Compared to other countries, New Zealand’s response to COVID-19 has been a success, thanks to its compliance, communication, and leadership. It’s neighbour Australia has also had similar success with its COVID-19 strategy.
A Resurgence in Domestic Aviation
This year, Air New Zealand’s busiest day will be Christmas Eve, with the airline operating 420 flights. The most popular route being Auckland to Christchurch. Compared to 2019, the airline is operating fewer flights, than when it peaked at 600 flights on its busiest day.

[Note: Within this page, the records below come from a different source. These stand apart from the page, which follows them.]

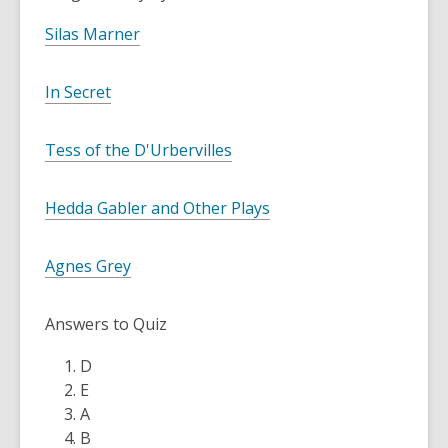
Silas Marner
In Secret
Tess of the D'Urbervilles
Hedda Gabler and Other Plays
Agnes Grey
Answers to Quiz
D
E
A
B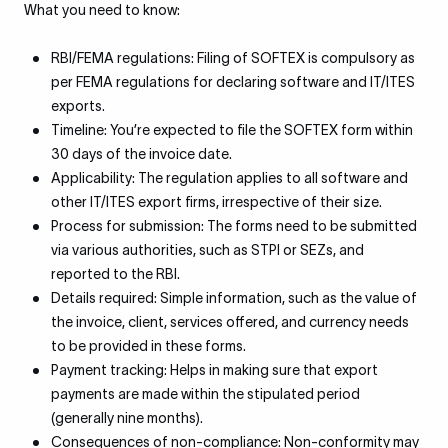
What you need to know:
RBI/FEMA regulations: Filing of SOFTEX is compulsory as
per FEMA regulations for declaring software and IT/ITES
exports.
Timeline: You’re expected to file the SOFTEX form within
30 days of the invoice date.
Applicability: The regulation applies to all software and
other IT/ITES export firms, irrespective of their size.
Process for submission: The forms need to be submitted
via various authorities, such as STPI or SEZs, and
reported to the RBI.
Details required: Simple information, such as the value of
the invoice, client, services offered, and currency needs
to be provided in these forms.
Payment tracking: Helps in making sure that export
payments are made within the stipulated period
(generally nine months).
Consequences of non-compliance: Non-conformity may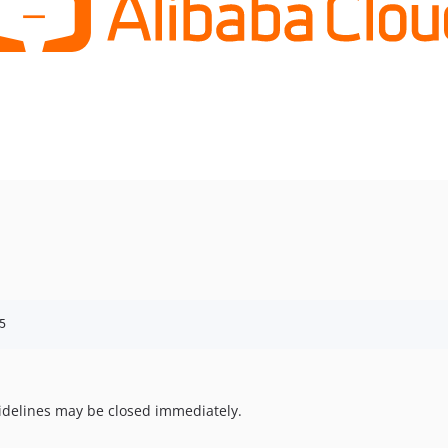
5
uidelines may be closed immediately.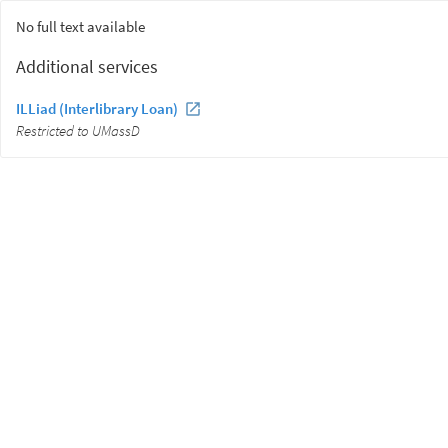
No full text available
Additional services
ILLiad (Interlibrary Loan)
Restricted to UMassD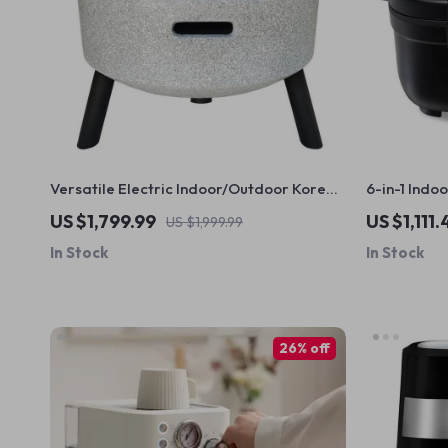
Versatile Electric Indoor/Outdoor Korean
6-in-1 Indoo
BBQ Grill & Firepit – Stainless Steel
Reducing Fi
US $1,799.99
US $1,111.
US $1,999.99
Portable Grill
Cooking
In Stock
In Stock
26% off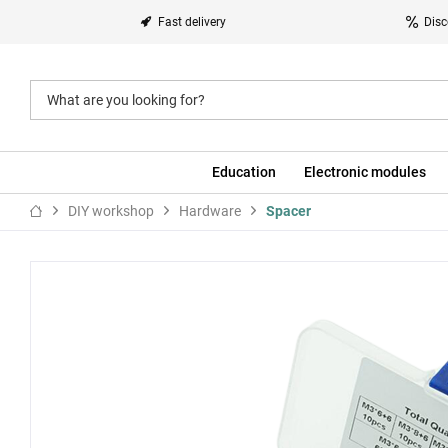
Fast delivery
Disc
Education
Electronic modules
DIY workshop
Hardware
Spacer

Chloe Surridge, Air New Zealand Group General Manager of Airports said, “Operationally, it takes a lot of work to get our customers to their holiday destinations on busy days like these. All of our teams, from flight planners right through to our airport teams, pilots, and cabin crew, are working hard to connect customers with friends and family this festive season.” Air New Zealand had a challenging and difficult year. However, the holidays – usually when travel demand is at its peak – are here, so the airline has the opportunity to grow and progress.
To cope with the extra capacity during the Christmas period, Air New Zealand has switched many of its smaller A320s with larger A321s. The upgrade of aircraft will add 16,000 extra seats. In the clearest signs of recovery, the airline is recalling 175 cabin crew in preparation for resuming trans-Tasman flights early next year.
The resurgence of domestic aviation in New Zealand will no doubt restore passenger confidence in travel. With the end of 2020 in sight, Air New Zealand offers a glimmer of hope to the industry that normality can return.